Oleh: Dr. Fuad Bawazier
KETIKA dunia dilanda kasus virus corona dan tiap tiap negara ramai ramai mengumumkan pasien Covid-19 ataupun yang suspect terkena virus corona, Indonesia terus menerus mengklaim tidak ada pasien virus corona atau yang suspect terpapar virus corona. Luar biasa!
Sekejap dunia kagum kepada Indonesia, tapi segera sadar dan menjadi kritis dan meragukan kejujuran pemerintah Indonesia.
Tidak ada alasan Indonesia kebal virus corona. Sebab negara negara di atas wilayah Indonesia seperti Singapura, Malaysia, Thailand, Vietnam, maupun Australia yang secara geografis berada di bawah Indonesia, sudah mengumumkan pasien virus corona secara cukup mendetail.
Padahal Indonesia lebih intens berhubungan dengan China dibandingkan dengan negara-negara tersebut. Dunia dan pasar percaya bahwa Indonesia telah gagal mendeteksi penyebaran virus corona, baik secara sengaja maupun tidak.

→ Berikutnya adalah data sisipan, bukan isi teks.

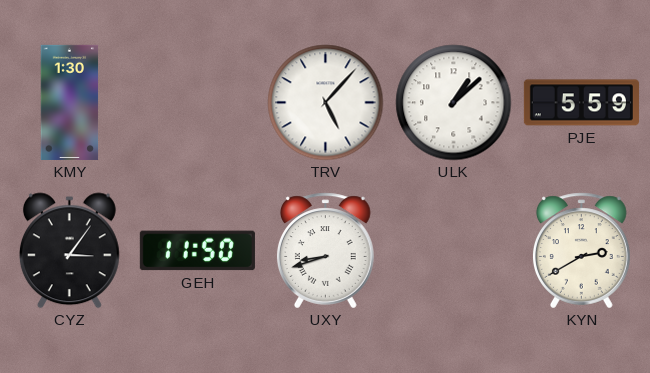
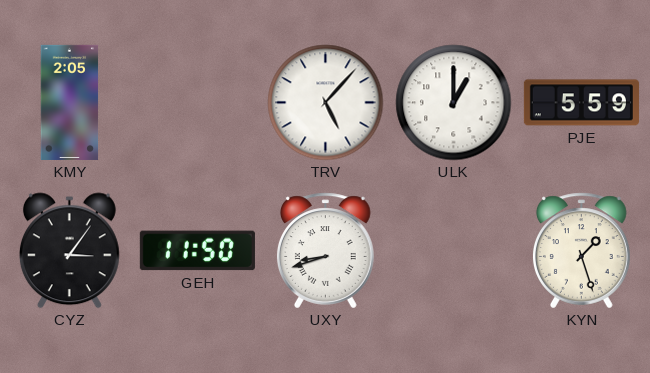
KMY: 1:30 -> 2:05
ULK: 1:08 -> 1:00
KYN: 2:40 -> 1:27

Kredibilitas pemerintah di mata internasional meredup, sama seperti keraguan ekonom di dalam negeri maupun di luar negeri pada angka pertumbuhan ekonomi yang selalu stabil di kisaran 5 persen, padahal banyak indikasi ekonominya yang telah berubah.
Keraguan internasional yang berkepanjangan pada gilirannya akan semakin menjatuhkan kredibilitas pemerintah di mata dunia, khususnya di mata pasar dan investor global.
Mengikuti sikap pemerintah pusat, praktis semua aparat Pemda dan rumah sakit ikut-ikutan membebek dan membisu soal virus corona dengan selalu mengatakan sudah siap mendeteksi dan menangani pasien virus corona.
Kembali pasar berdecak kagum pada kehebatan Indonesia, maupun mereka yang berdecak “gombalmu”.
Di tengah-tengah keraguan atau tuduhan kebohongan pada klaim “kekebalan” Indonesia, tiba-tiba Gubernur DKI Anies Baswedan mengumumkan pasien yang sedang dipantau dan diawasi dari kemungkinan terpapar virus corona. Pasar mengapresiasi pada transparansi dan keberanian Gubernur DKI.
Dinilai bertatakrama internasional. Langkah berani, jujur, dan menunjukkan kesiapan DKI terhadap wabah virus corona.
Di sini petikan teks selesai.